Sevilla could not describe the sensation that rushed through him. It was more than relief or happiness but something akin to both that made his face flush and his skin tingle. He gripped Senora Garza on the arm and felt himself nearly cry. “Is he all right?”

“Yes. He’s been moved to a bed in chronic care. Follow me.”

They went away from the intensive care unit to the third floor. Kelly was held in a long room with many other beds, some occupied and some empty, the only real division between them being curtains hung from sliding tracks in the ceiling. Kelly seemed smaller here, lighter and paler, but he was real and he was alive.

“Thank you, senora,” Sevilla told the head nurse. She left them there.

He could not sit far away from Kelly here, but was so close that his leg touched the bed. This close he could hear Kelly breathing on his own, see the stubble of beard that the hospital staff kept down with trimmers and smell the odor of a man bathed every other day with a sponge as he lay motionless.

How to begin?

“Kelly,” Sevilla said. “I came to… I wanted you to know.”

There was no reason for him to hesitate. Things were no different between them, though Sevilla felt changed. It was the place, open enough that anyone could hear Sevilla talking and draw judgments that only Kelly was qualified to make. Sevilla did not want to speak here, to tell the things he knew and what he’d seen.

Sevilla put his hand on Kelly’s. It was surprisingly warm and soft the way boxers’ hands were always soft, steamed inside tape and gloves for long sessions before the bag. His own hand trembled and then his whole body shook, his breaths shuddery and his eyes suddenly filled with stinging tears. He held onto Kelly and cried until the urge was passed and then he rubbed his eyes with the edge of his sleeve.

“It’s all right now, Kelly,” Sevilla said. “It’s all right now.”

AFTERWORD

THE DEAD WOMEN OF JUAREZ IS A work of fiction and the Ciudad Juarez of the novel has been semi-fictionalized to fit my purposes as a storyteller. That said, the problem of the feminicidios, the “female homicides” of the real Ciudad Juarez, is not some feat of morbid imagination.

Since 1993 more than four hundred women have gone missing in the city or been found raped and murdered. A handful of the cases have been tried in court, but to a one the suspects have complained of fabricated evidence, torture, forced confessions.

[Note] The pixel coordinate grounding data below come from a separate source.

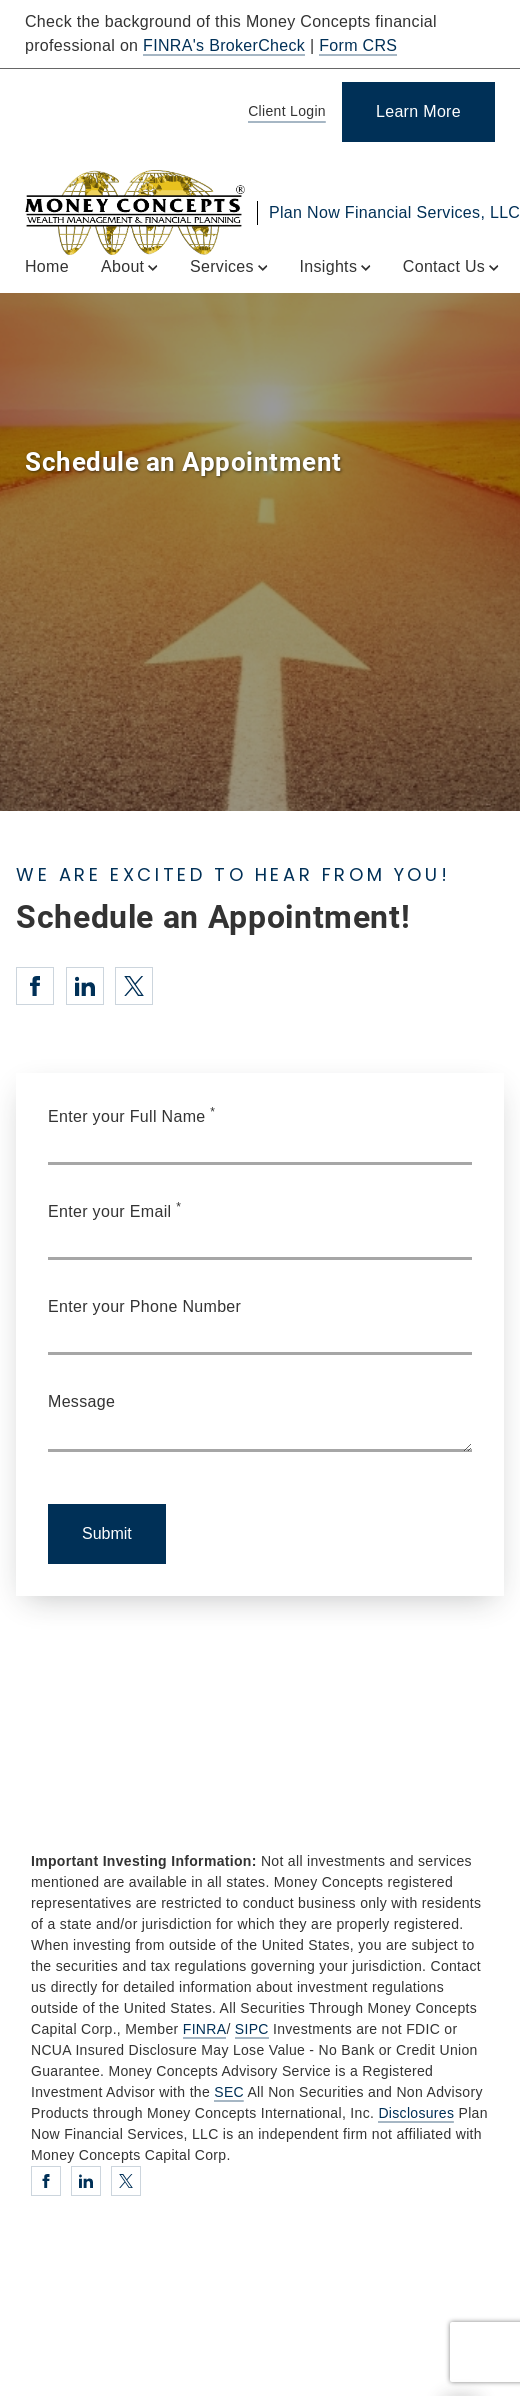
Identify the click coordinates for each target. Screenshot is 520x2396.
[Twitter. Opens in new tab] (134, 986)
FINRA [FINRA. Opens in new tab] (205, 2029)
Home (47, 266)
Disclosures (416, 2113)
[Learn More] (418, 112)
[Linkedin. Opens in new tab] (85, 986)
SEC (229, 2092)
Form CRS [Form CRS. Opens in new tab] (358, 45)
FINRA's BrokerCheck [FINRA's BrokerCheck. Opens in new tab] (224, 45)
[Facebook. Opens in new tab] (35, 986)
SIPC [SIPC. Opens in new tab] (252, 2029)
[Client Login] (283, 112)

For a recent (and excellent) examination of the facts, I refer you to The Daughters of Juarez, written by Teresa Rodriguez with assistance from Diana Montane and Lisa Pulitzer.

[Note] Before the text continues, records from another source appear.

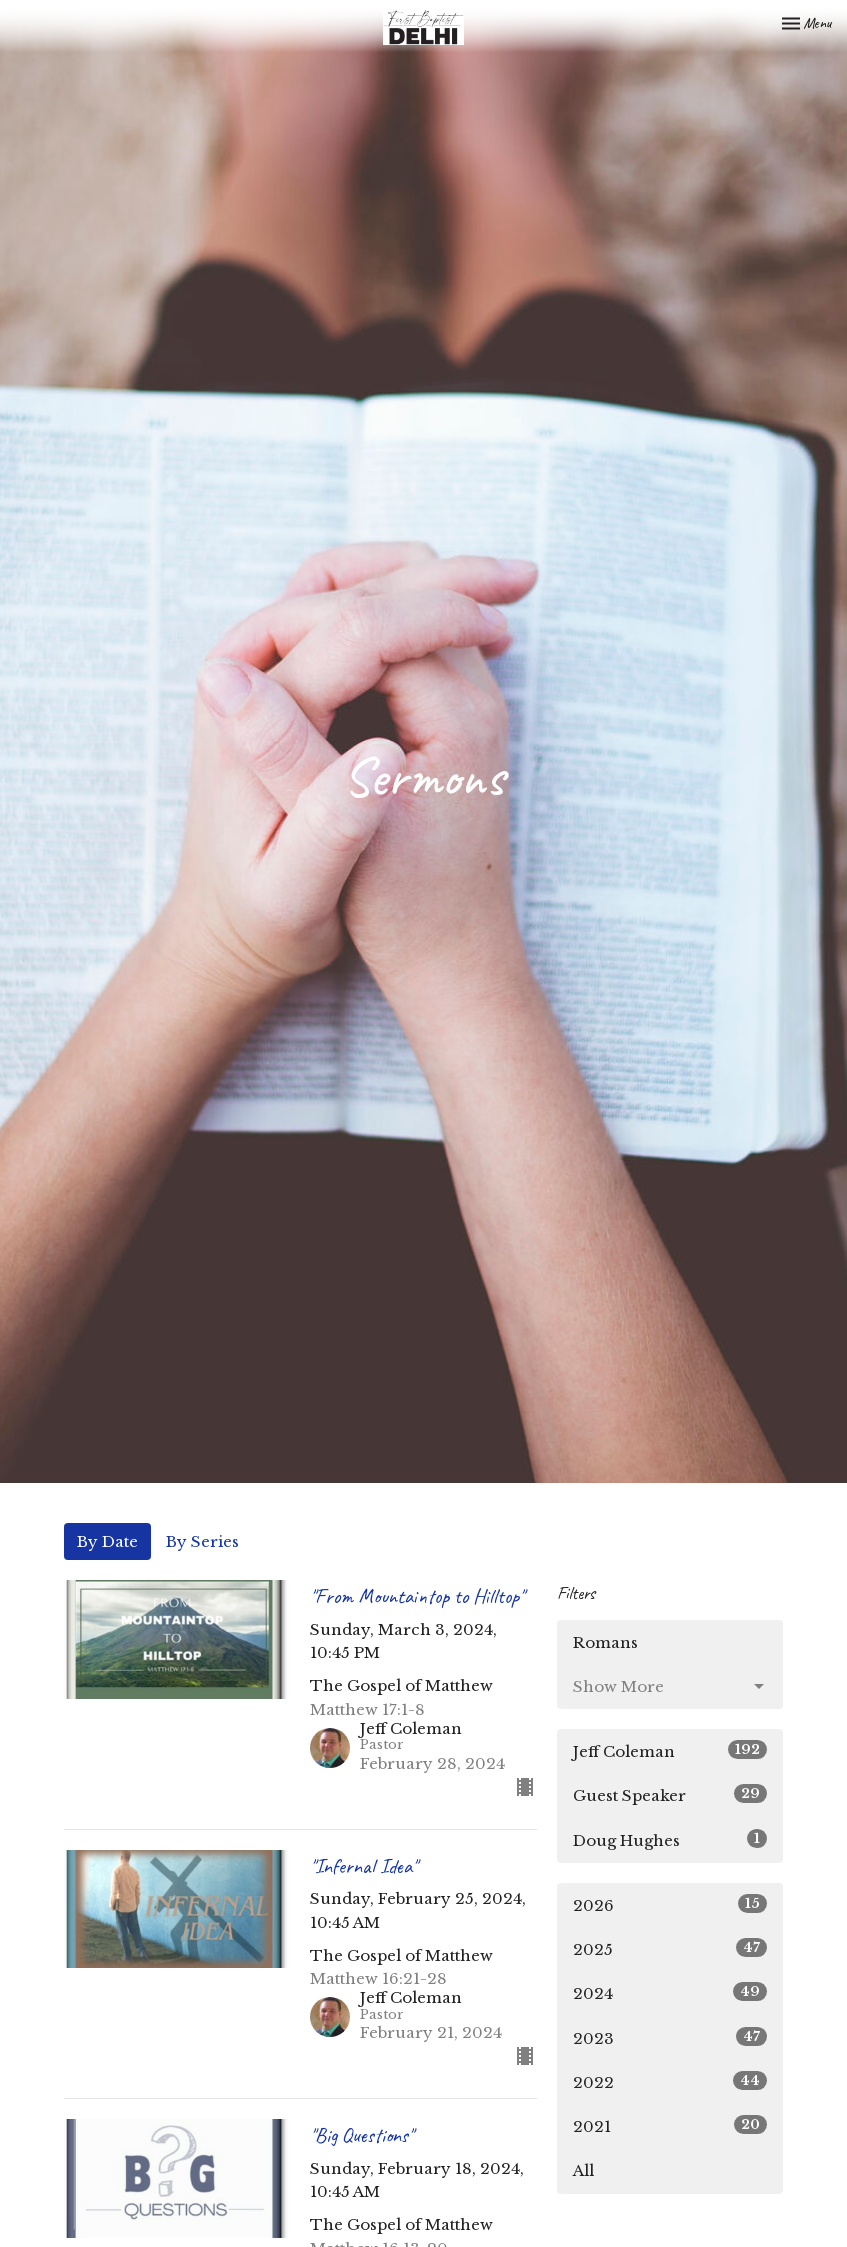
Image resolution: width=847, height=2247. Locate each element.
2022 (670, 2081)
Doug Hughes (670, 1839)
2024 (670, 1992)
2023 (670, 2037)
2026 (670, 1904)
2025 (670, 1948)
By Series (202, 1541)
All (583, 2170)
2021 (670, 2125)
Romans (605, 1642)
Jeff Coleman (670, 1750)
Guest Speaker (670, 1794)
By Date (107, 1541)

In recent years the feminicidios have been overshadowed by an outrageously violent war between drug cartels that has plagued the state of Chihuahua and the city of Juarez in particular. This doesn’t mean the problem has gone away. If anything the situation is worse because the attention groups like Amnesty International and the Inter-American Commission on Human Rights managed to direct to these women has now been taken away. The drug war trumps all.

It is my hope that this novel can in some small way shine a light on the femicides. Many dozens of families hope daily for justicia. Some would be happy just for the opportunity to bury their dead. Until the police and the government of Mexico do something substantial, that will never happen.

The group Mujeres Sin Voces in the novel is inspired by the real-life organizations Voces Sin Eco (Voices without Echo) and Las Mujeres De Negro (the Women in Black). I urge you to get involved with the issue through Amnesty International. In the end, this problem will be solved not with a bullet, but by bringing all those responsible for the abuse and murder of Juarez’s daughters to judgment before the law.